The grant allocates 104 million hours on the Titan supercomputer (a Cray XK7 hybrid system) at the Oak Ridge Leadership Computing Facility in Tennessee and 100 million hours on the Mira supercomputer (an IBM Blue Gene/Q system) at the Argonne Leadership Computing Facility in Illinois. The machines operate at the petascale and are capable of more than a quadrillion calculations per second.
The research team’s computing time on the two computers is for the first year of a grant that can be renewed for two additional years.
The supercomputing time is one of 59 grants recently awarded by the U.S. Department of Energy’s Office of Science. The grants are part of the department’s Innovative and Novel Computational Impact on Theory and Experiment program, or INCITE. The program awarded a total of nearly 6 billion supercomputing hours.

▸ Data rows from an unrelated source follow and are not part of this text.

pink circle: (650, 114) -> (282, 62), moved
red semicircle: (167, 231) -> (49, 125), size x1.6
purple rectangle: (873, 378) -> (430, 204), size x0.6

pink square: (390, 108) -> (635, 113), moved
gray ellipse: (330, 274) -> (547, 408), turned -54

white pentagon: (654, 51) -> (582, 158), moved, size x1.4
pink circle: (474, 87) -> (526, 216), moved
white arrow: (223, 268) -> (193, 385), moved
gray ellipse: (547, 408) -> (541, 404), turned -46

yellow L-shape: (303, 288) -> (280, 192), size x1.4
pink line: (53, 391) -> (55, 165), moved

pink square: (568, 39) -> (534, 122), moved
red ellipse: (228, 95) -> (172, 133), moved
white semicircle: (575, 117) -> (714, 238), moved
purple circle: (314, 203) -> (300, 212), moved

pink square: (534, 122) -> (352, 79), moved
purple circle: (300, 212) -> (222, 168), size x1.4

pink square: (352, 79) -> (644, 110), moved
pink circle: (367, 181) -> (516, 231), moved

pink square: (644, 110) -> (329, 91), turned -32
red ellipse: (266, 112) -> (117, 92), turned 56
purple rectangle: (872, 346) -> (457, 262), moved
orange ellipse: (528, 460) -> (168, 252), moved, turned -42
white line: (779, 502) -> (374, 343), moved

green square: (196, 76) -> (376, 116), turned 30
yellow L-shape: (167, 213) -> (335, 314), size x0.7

The Department of Energy does not release the monetary value of the supercomputer time.
“There are a lot of big puzzles out there that we’d like to solve,” said James Vary, an Iowa State professor of physics and astronomy and the leader of the nine-member research team that will use all that computing power. “In our case, we use nuclei as labs to understand the fundamental laws of nature.”
That understanding can have major implications for our energy future.

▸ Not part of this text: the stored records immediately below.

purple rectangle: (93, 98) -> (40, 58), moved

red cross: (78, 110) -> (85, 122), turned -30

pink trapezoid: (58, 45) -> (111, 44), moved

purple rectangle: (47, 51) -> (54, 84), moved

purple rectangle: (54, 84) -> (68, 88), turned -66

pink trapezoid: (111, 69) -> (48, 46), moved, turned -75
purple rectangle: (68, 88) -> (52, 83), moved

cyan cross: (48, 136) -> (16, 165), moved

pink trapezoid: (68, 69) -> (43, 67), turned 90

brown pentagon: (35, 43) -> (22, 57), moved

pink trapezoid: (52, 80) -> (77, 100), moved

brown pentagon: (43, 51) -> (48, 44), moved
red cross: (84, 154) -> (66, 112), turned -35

“Predictions for the structure and reactions of nuclei, with assessed uncertainties, are important for the future of the nation’s energy and security needs,” the researchers wrote in a summary of their project. “Such calculations are relevant to many applications in nuclear energy, nuclear security and nuclear astrophysics.”
Vary said the team’s findings will be vital for the development of nuclear energy, including advanced nuclear fission reactors and fusion energy.
The project will focus on rare isotopes, nuclei of elements that feature additional or fewer neutrons, Vary said. Oxygen, for example, has at least 17 known isotopes.
The structure and reactions of many isotopes can’t be studied in a laboratory because of their short lifetimes. And so computing power is necessary to produce accurate simulations that can predict the nuclear structures, properties and reactions of the isotopes.
These aren’t easy problems: “That’s why we need 50-60 Ph.D.-level physicists working days and nights and holidays,” Vary said. “And we need supercomputers, too.”
In addition to Vary, the research team includes Pieter Maris, an Iowa State research associate professor of physics and astronomy; Joseph Carlson of Los Alamos National Laboratory in New Mexico; Gaute Hagen and Hai Ah Nam of Oak Ridge National Laboratory; Petr Navratil of TRIUMF (Canada's national laboratory for particle and nuclear physics); Witold Nazarewicz of the University of Tennessee, Knoxville; Steven Pieper of Argonne National Laboratory and Nicolas Schunck of Lawrence Livermore National Laboratory in California.